Статья, которую только что получил от Игоря Семёновича Кона
Вячеслав БАСКОВ
"ОПЕРАЦИЯ": "РЕАНИМАЦИЯ"
(В жанре Анатолия Рубинова)
Все говорят, что врачи любят подарки. Ничего подобного! Больше всего врачи любят больных.
Журналист Анатолий Рубинов, которого многие читатели запомнили по его "операциям" в "Литературной газете" ("Операция": "Меченые атомы", "Операция": "Звонок из автомата", "Операция": "Девушки и телефон" и многие другие), знает про врачебную жизнь больше других. На своем личном опыте в том числе. Вообще этот человек старается к врачам не обращаться. Но 23 марта 2008 года он против воли оказался в объятиях нашего здравоохранения. Уже пожилой и нездоровый, три года назад перенесший инсульт, он рано утром вышел из дома+ и не вернулся.
До темной ночи родные и коллеги смятенно искали журналиста, обзванивая все справочные "Скорой". Ответ был один: человека с фамилией Рубинов машина скорой помощи не забирала. Это был утешительный ответ, внушавший, однако, еще более сильную тревогу: человека-то не было.
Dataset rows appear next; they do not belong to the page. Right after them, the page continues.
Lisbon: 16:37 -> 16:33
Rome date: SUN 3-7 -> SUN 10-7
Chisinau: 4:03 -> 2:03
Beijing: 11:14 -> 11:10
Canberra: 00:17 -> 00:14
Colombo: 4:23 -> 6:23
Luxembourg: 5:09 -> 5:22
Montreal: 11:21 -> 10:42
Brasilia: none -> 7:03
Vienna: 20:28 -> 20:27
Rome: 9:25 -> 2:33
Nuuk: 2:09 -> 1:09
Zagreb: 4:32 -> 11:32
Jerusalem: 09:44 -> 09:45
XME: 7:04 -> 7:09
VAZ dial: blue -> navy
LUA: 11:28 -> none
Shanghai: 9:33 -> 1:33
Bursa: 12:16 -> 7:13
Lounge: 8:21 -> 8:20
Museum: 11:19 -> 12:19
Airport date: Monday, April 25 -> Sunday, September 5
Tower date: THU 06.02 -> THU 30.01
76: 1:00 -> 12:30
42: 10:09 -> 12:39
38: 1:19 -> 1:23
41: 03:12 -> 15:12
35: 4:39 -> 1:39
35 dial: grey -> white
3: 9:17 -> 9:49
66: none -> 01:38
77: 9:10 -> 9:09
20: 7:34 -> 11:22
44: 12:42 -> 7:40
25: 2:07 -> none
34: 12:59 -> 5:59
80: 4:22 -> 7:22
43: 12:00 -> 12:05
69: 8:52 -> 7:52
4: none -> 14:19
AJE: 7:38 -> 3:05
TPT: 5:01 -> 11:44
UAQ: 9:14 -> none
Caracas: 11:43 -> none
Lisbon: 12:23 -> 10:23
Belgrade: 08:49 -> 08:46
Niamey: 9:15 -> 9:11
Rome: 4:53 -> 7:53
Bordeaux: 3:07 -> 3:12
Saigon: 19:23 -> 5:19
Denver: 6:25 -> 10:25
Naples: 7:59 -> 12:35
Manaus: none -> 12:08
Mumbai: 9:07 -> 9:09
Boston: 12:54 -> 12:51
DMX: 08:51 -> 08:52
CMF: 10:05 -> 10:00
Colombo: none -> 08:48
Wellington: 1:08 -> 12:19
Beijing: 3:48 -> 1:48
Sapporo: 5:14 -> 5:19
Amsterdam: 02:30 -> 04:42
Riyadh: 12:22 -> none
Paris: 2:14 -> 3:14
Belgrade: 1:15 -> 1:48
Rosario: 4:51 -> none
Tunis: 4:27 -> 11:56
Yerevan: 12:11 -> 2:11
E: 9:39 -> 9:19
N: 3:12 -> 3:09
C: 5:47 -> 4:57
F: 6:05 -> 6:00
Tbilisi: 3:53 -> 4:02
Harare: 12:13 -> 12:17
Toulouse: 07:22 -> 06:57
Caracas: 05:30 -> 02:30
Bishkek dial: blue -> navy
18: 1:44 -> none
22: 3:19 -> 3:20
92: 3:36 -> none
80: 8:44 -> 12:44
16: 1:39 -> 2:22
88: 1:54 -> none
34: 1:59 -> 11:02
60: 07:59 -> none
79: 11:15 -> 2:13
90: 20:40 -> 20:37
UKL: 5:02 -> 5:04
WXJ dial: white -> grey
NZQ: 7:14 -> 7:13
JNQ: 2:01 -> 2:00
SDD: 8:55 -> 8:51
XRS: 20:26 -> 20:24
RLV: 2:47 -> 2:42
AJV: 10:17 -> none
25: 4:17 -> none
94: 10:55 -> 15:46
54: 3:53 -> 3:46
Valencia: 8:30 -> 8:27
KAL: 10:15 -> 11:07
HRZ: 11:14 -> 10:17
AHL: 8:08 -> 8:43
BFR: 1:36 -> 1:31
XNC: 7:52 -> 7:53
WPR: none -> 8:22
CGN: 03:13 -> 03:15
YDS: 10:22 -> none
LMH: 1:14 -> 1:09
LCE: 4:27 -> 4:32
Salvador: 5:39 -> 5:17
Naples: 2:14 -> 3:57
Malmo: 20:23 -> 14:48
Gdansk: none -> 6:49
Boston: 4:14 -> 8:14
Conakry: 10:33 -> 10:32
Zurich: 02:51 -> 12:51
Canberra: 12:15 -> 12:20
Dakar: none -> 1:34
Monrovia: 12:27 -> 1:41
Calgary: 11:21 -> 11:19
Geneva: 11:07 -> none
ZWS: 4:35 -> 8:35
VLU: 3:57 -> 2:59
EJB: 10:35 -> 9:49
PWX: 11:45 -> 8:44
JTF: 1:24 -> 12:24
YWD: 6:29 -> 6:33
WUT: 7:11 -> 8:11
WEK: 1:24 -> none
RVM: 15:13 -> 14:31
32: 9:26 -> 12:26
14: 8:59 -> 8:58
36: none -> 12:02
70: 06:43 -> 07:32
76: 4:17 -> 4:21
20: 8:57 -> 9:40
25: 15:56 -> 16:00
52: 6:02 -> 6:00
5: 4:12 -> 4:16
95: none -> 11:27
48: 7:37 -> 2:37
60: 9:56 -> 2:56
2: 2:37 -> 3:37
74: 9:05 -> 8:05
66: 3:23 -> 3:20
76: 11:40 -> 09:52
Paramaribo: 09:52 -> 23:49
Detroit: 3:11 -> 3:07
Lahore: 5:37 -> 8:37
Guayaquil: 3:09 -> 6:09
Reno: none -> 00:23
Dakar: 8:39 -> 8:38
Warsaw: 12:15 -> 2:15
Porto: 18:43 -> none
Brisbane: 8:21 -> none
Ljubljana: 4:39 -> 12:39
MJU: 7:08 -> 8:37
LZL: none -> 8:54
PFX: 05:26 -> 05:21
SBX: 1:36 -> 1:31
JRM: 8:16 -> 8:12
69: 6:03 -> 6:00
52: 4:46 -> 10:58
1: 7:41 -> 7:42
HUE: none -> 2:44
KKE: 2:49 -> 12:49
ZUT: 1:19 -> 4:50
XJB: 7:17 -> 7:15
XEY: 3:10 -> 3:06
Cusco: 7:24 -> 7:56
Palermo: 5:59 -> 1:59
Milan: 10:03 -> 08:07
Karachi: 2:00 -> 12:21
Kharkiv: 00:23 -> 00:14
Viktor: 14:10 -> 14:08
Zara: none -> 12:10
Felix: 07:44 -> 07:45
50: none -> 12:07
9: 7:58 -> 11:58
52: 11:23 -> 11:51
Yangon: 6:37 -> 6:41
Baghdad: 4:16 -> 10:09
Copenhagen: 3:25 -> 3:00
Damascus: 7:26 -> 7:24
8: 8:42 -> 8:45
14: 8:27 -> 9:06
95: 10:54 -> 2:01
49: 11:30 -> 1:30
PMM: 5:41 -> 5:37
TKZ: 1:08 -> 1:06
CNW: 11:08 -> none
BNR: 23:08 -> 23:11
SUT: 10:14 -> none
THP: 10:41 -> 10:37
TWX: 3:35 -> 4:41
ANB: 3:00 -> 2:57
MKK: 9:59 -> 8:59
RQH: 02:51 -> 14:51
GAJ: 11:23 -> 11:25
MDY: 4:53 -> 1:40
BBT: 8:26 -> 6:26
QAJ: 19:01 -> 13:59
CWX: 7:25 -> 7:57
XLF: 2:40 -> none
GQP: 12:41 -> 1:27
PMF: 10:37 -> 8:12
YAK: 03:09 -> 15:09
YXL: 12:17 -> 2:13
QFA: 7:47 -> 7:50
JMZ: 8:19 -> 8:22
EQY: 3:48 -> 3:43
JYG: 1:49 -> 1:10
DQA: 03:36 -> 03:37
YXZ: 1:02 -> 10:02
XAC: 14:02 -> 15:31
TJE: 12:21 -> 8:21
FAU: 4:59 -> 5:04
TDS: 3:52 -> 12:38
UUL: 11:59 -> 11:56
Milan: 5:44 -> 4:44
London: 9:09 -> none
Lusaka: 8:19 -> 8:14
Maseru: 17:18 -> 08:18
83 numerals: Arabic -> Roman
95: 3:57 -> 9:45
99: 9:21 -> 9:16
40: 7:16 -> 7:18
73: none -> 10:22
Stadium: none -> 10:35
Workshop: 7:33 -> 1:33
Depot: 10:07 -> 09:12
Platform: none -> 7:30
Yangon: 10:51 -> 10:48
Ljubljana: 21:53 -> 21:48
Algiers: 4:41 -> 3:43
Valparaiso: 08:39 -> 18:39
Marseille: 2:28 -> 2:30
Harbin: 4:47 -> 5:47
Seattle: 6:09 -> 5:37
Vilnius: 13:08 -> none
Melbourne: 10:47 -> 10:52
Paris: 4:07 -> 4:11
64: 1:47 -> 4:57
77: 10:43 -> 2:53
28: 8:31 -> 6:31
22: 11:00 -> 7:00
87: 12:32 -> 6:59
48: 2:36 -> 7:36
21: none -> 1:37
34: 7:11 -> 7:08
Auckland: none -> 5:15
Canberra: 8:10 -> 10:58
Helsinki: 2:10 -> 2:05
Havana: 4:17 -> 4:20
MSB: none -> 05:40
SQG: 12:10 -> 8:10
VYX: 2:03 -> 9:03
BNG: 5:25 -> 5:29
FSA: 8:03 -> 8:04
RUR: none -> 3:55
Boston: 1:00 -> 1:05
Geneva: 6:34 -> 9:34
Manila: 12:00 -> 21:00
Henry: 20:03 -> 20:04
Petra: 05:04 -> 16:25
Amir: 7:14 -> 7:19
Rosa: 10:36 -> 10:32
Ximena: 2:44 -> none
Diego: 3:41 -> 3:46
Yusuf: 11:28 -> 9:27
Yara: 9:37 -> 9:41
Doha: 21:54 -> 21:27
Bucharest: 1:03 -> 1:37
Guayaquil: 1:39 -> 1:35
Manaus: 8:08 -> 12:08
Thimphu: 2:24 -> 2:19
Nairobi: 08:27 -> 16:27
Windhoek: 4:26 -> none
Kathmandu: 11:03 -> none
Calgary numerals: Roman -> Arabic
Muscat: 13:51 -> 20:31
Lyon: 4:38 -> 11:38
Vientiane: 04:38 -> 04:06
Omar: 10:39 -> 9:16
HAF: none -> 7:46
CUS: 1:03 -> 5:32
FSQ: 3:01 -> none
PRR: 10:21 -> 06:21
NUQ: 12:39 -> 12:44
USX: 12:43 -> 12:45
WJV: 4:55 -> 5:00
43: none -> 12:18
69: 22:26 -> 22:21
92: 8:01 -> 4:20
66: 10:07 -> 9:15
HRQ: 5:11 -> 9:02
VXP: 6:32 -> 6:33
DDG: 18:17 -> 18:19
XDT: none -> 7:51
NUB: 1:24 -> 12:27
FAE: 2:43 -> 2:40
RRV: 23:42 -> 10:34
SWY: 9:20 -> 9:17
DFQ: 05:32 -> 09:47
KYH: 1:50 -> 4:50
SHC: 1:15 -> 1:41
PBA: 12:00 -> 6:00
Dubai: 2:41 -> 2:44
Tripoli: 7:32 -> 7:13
Наконец, в городе обнаружилась еще одна поисковая служба: Бюро несчастных случаев: 688-22-52. И там ответили, что, оказывается, еще в 8 часов утра того дня несчастного старика на улице подобрала машина "Скорой", так как он потерял сознание, и свезла в городскую клиническую больницу 33, где он сейчас и находится в реанимационном отделении.
Родные и друзья немедленно бросились к больнице. При тусклом свете фонарей в воротах чернели одетые во все черное охранники. Они никого не допускали до больничных корпусов. Дочь и внучка разжалобили их - и оказались в приемном отделении. Там они услышали то же, что было сказано по телефону в Бюро несчастных случаев: в 8 часов утра. Но почему больничные врачи не позвонили домой и не сообщили семье о трагическом происшествии, никто ответить не мог. Завтра в 1 час дня заведующий отделением реанимации ответит на все вопросы. О допуске к Анатолию Рубинову даже речи быть не могло. "И не проситесь - он в реанимации".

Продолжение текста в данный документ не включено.